Indians have been steadily upping their exposure to US equities this year but the steep fall in the US benchmark indices in September has left experts divided on the merit of relying on one market for international diversification.
Among major world indices, the US benchmark indices have fallen the most in September. The Nasdaq Composite, which largely comprises IT and health care firms, has shed 8.3 per cent, while the S&P 500 index has fallen 5.2 per cent.
Top tech companies have fallen between 9 per cent and 17 per cent, with Apple Inc and Amazon down 17.2 per cent and 14.4 per cent, respectively.
According to experts, US equities are no longer cheap as they were in the aftermath of the global financial crisis.
Rob Arnott, partner, chairman of the Board of Research Affiliates, said he expected US stocks to deliver a nominal return of 2.5 per cent per annum (plus or minus 3 per cent) over the coming decade. US equities have delivered a 12-19 per cent compound annual growth rate over the past 11-and-a-half years.
“FANMAG-like (Facebook, Apple, Netflix, Microsoft, Amazon, and Google) stocks are in a clear bubble. Many trade at valuations as rich as the peak of the tech bubble, and require implausible future success to justify current prices. We’re also seeing an enormous surge in retail money, chasing the market darlings,” said Arnott.
A senior fund manager of a large asset management company (AMC) said: “This is a tough time to bet on US equities, given the impending elections, the polarisation in US equities, and significant run-up in the past decade.”
Changes in inflation and interest rate dynamics, he said, could play an important role in how the markets move over the coming years. Another senior fund manager from a large AMC said US equities were overvalued and he had sold his personal investments in US funds this year.
Motilal Oswal Nasdaq 100 FOF and Franklin India Feeder Franklin US Opportunities Fund have topped the charts with one-year returns of 46 per cent and 35 per cent, respectively.
A note by Axis MF, which launched a global fund of funds this month, observed that investors should look at strategies that can invest in the best ideas globally without limiting themselves to any one country, sector, or theme.
US equities, however, remain the top choice for investors and market players owing to the strength and dynamism of the local economy, capital investment, and global diversification. Structurally, the market is exposed to high-growth industries and over 50 per cent of markets earnings are derived overseas, said experts.
Financial planners like Suresh Sadagopan give priority to investing in US funds over global funds that invest in advanced economies and in emerging markets.
“US companies are truly global and at the frontline of innovation. A lot of people talk about a bubble building up in US equities, but so is the case with other major markets to varying degrees,” said Sadagopan.
Some industry observers say value can be found even among tech stocks.

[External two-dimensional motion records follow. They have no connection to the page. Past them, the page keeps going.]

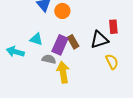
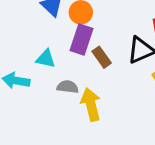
purple rectangle: (60, 45) -> (82, 40), moved

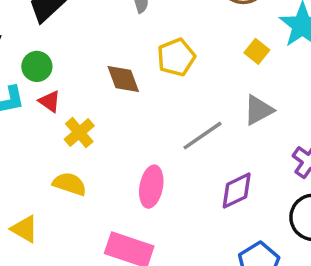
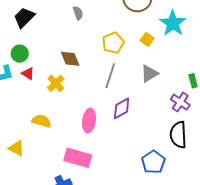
yellow pentagon: (176, 57) -> (113, 43), moved
yellow cross: (79, 133) -> (56, 83), moved
gray line: (203, 136) -> (110, 76), moved, turned -35
purple diamond: (237, 191) -> (122, 108), moved

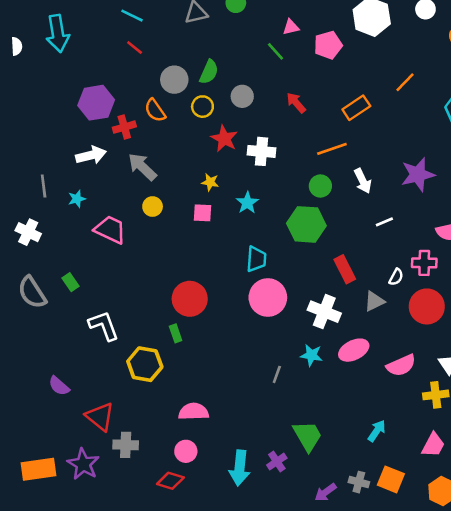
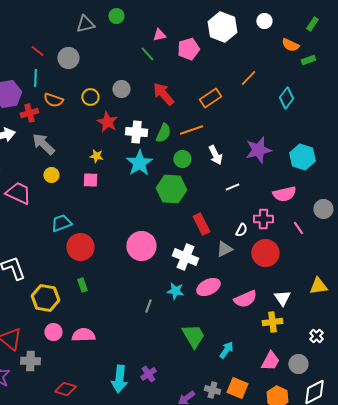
cyan line: (132, 16) -> (35, 78), moved, turned 66
green semicircle: (209, 72) -> (163, 133), moved
gray circle: (174, 80) -> (68, 58), moved
red arrow: (296, 103) -> (163, 94), size x1.4
orange semicircle: (155, 110) -> (53, 100), turned -36
cyan star: (247, 203) -> (139, 163), moved, size x1.5
cyan trapezoid: (256, 259) -> (61, 223), moved, turned -115
green rectangle: (176, 333) -> (82, 285), moved
green trapezoid: (308, 436) -> (193, 336), moved
pink circle: (186, 451) -> (53, 332), moved

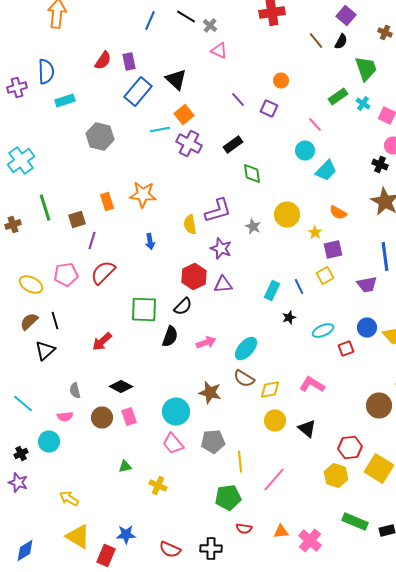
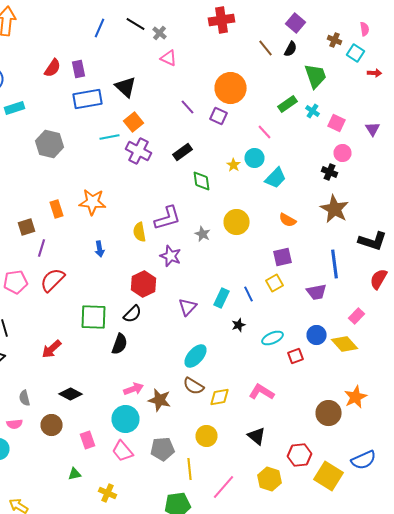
orange circle: (281, 80) -> (230, 88), size x2.0
blue rectangle: (138, 92) -> (88, 99), turned 40
yellow star: (315, 232) -> (234, 165), moved
purple triangle: (223, 284) -> (188, 307), moved, turned -42
pink arrow: (206, 342) -> (134, 389), moved
pink rectangle: (129, 416) -> (88, 440), moved
yellow circle: (275, 420) -> (206, 436), moved
yellow hexagon: (336, 476) -> (270, 479), moved

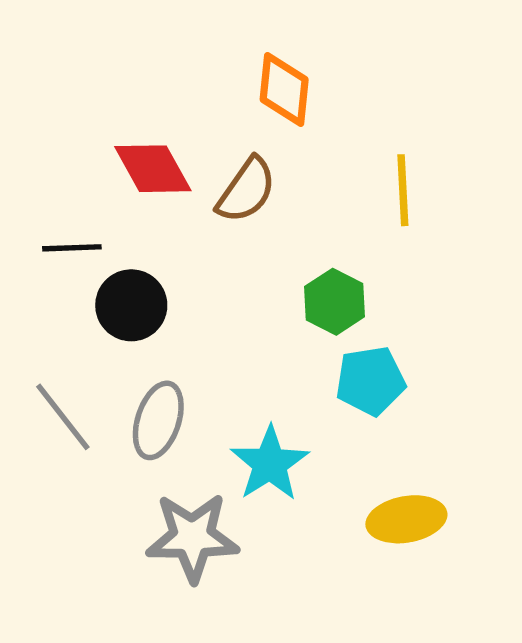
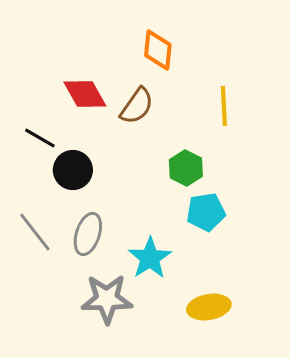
black line: (72, 248) -> (40, 138), turned 32
yellow ellipse: (406, 519) -> (209, 307), moved

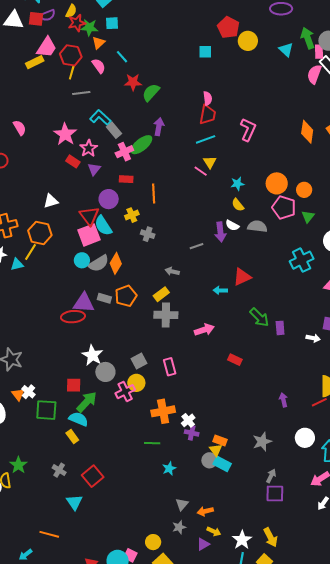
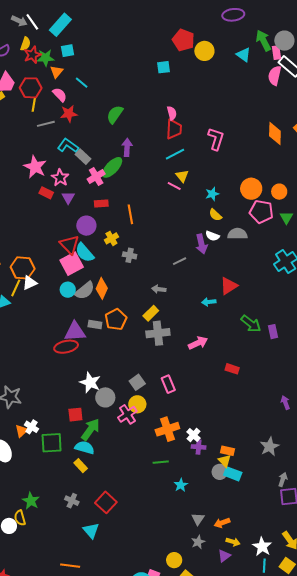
red star: (133, 82) -> (69, 114), moved
white triangle: (51, 201) -> (30, 283), moved
orange triangle: (18, 395) -> (21, 431), turned 32

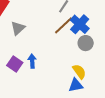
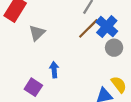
purple square: (15, 64) -> (33, 87), moved
yellow semicircle: (79, 72) -> (119, 84), moved

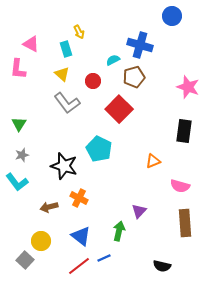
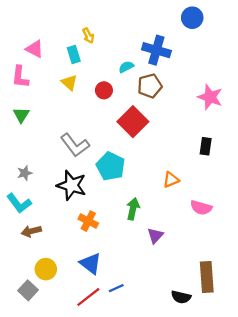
gray L-shape: (67, 103) -> (75, 145), moved
green triangle: (19, 124) -> (21, 115), moved
black rectangle: (184, 131) -> (206, 146), size x0.7
brown arrow: (49, 207) -> (31, 231), moved
brown rectangle: (185, 223) -> (207, 277), moved
green arrow: (119, 231) -> (133, 209), moved

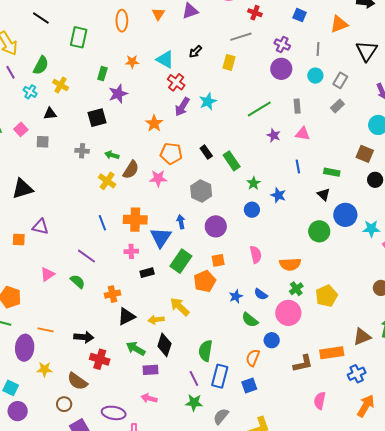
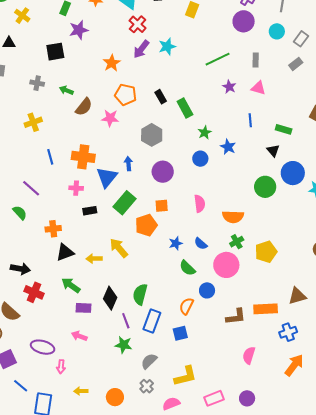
yellow cross: (107, 181) -> (33, 122), moved, turned 30
black diamond: (164, 345) -> (110, 298), moved

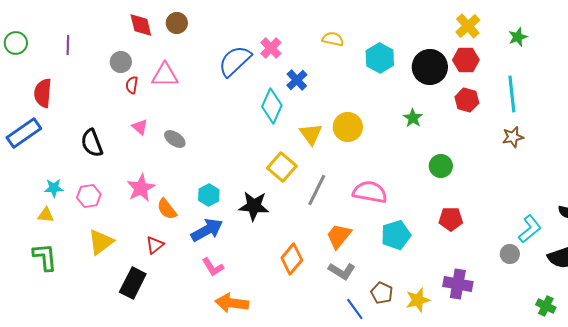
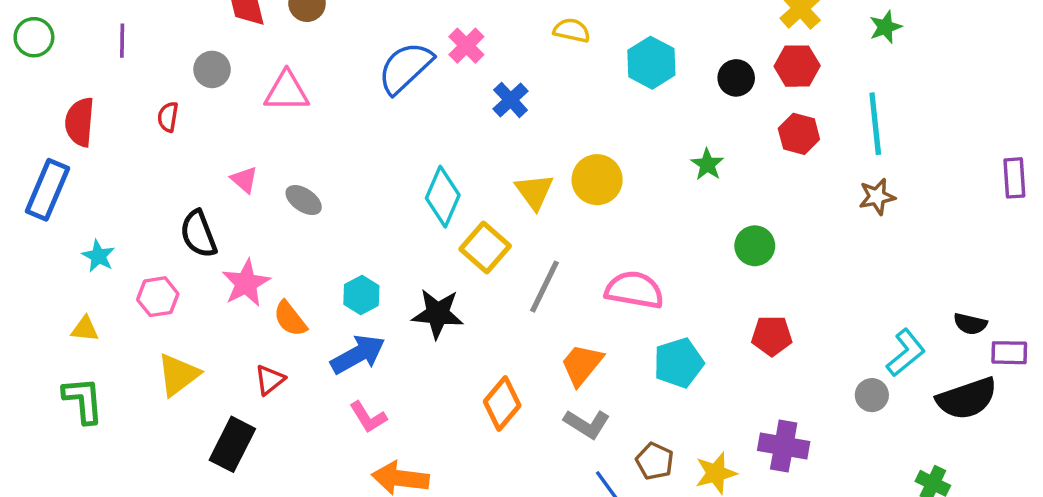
black circle: (430, 67) -> (736, 78), size x0.6
red semicircle: (132, 85) -> (168, 117), moved
cyan diamond: (272, 106) -> (443, 197), moved
blue rectangle: (24, 133) -> (47, 190), turned -32
black semicircle: (92, 143) -> (198, 234), moved
cyan star: (54, 188) -> (98, 256), moved, turned 30

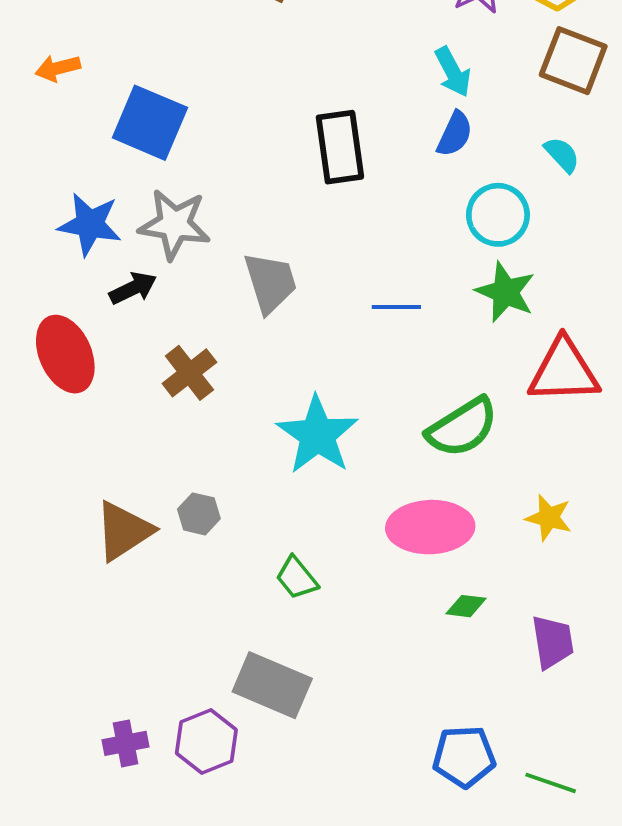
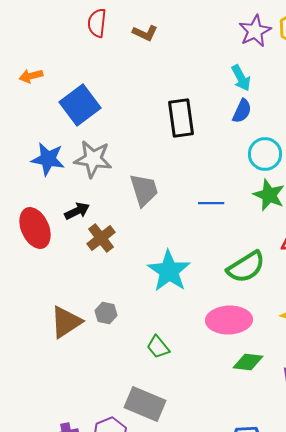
blue square: (150, 123) -> (80, 105), turned 30
black arrow: (133, 288) -> (77, 211), moved
green diamond: (466, 606) -> (248, 362), size x1.4

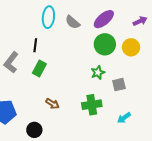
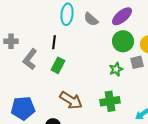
gray square: (119, 85) -> (137, 62), moved
brown arrow: (52, 104) -> (71, 100), size x1.6

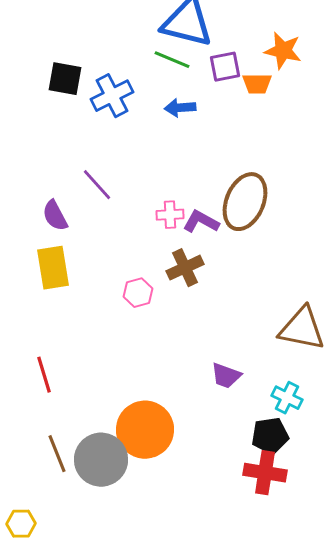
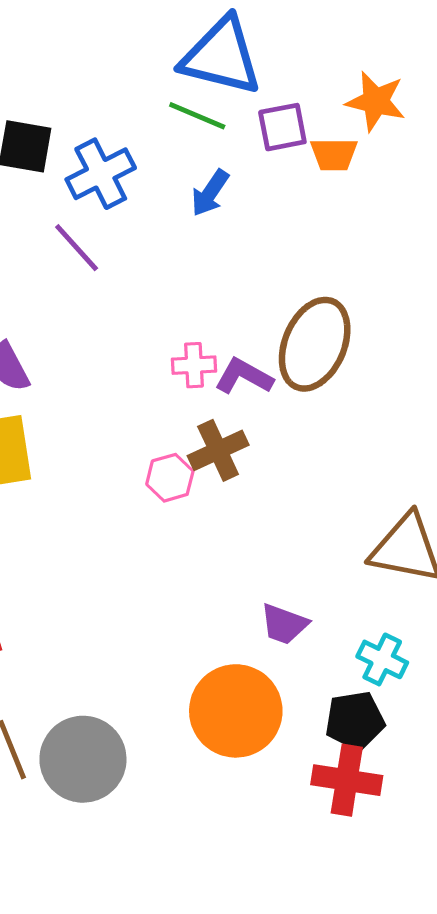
blue arrow: (180, 108) -> (210, 193), turned -52
purple line: (97, 185) -> (77, 248), moved
pink hexagon: (138, 293) -> (170, 478), moved
orange circle: (145, 430) -> (236, 711), moved

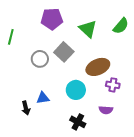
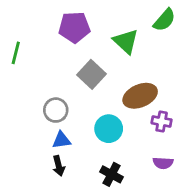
green semicircle: (121, 26) -> (164, 20), moved
gray circle: (40, 59) -> (56, 110), moved
black arrow: (26, 108) -> (59, 166), moved
purple semicircle: (106, 110) -> (163, 163), moved

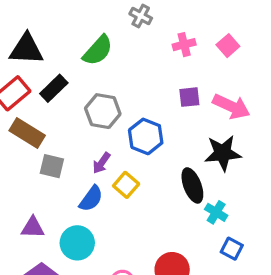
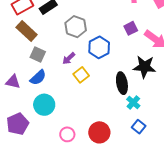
purple square: (189, 97) -> (131, 28), turned -32
blue semicircle: (91, 199) -> (38, 77), moved
purple triangle: (33, 227) -> (13, 82), moved

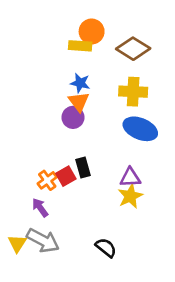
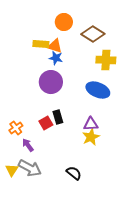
yellow rectangle: (80, 46) -> (41, 44), moved
yellow cross: (133, 92) -> (106, 60), moved
orange triangle: (79, 102) -> (55, 46), moved, turned -35
purple circle: (73, 117) -> (51, 82), size x1.5
orange cross: (47, 180) -> (16, 128), moved

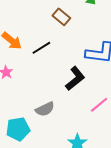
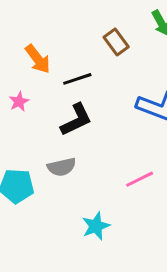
black L-shape: (75, 78) -> (76, 120), moved

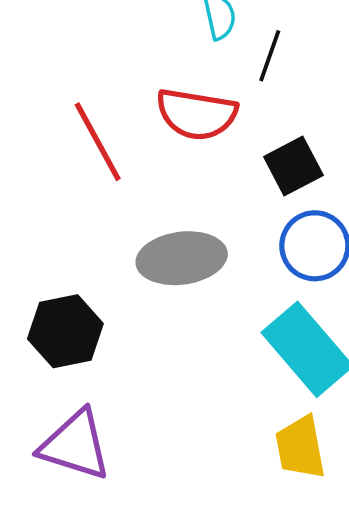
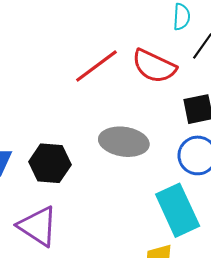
red line: (98, 142) -> (96, 66), turned 66

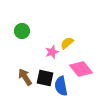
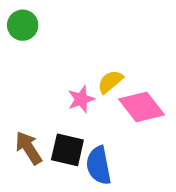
green circle: (22, 31) -> (23, 25), moved
pink diamond: (81, 69) -> (141, 107), moved

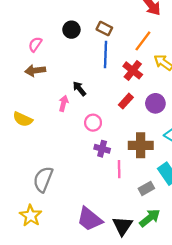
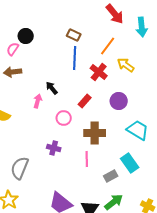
black circle: (71, 30) -> (26, 36), moved
red rectangle: (126, 101) -> (85, 101), moved
brown cross: (141, 145) -> (95, 133), moved
purple cross: (102, 149) -> (54, 148), moved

“Large-cap tech trades at a premium because of its compelling revenue, cash flow and earnings fundamentals. Rolling earnings and cash flows forward just one or two years, would see multiples adjust significantly lower and as a consequence headline valuations look much more reasonable,” said Alex Tedder, chief investment officer, head of global and thematic equities, Schroders Investment Management.
Arnott’s advice to those investing in US equities as part of their diversification strategy: Avoid bubbles and fads, and seek the feared and unloved assets trading at cheap valuation levels.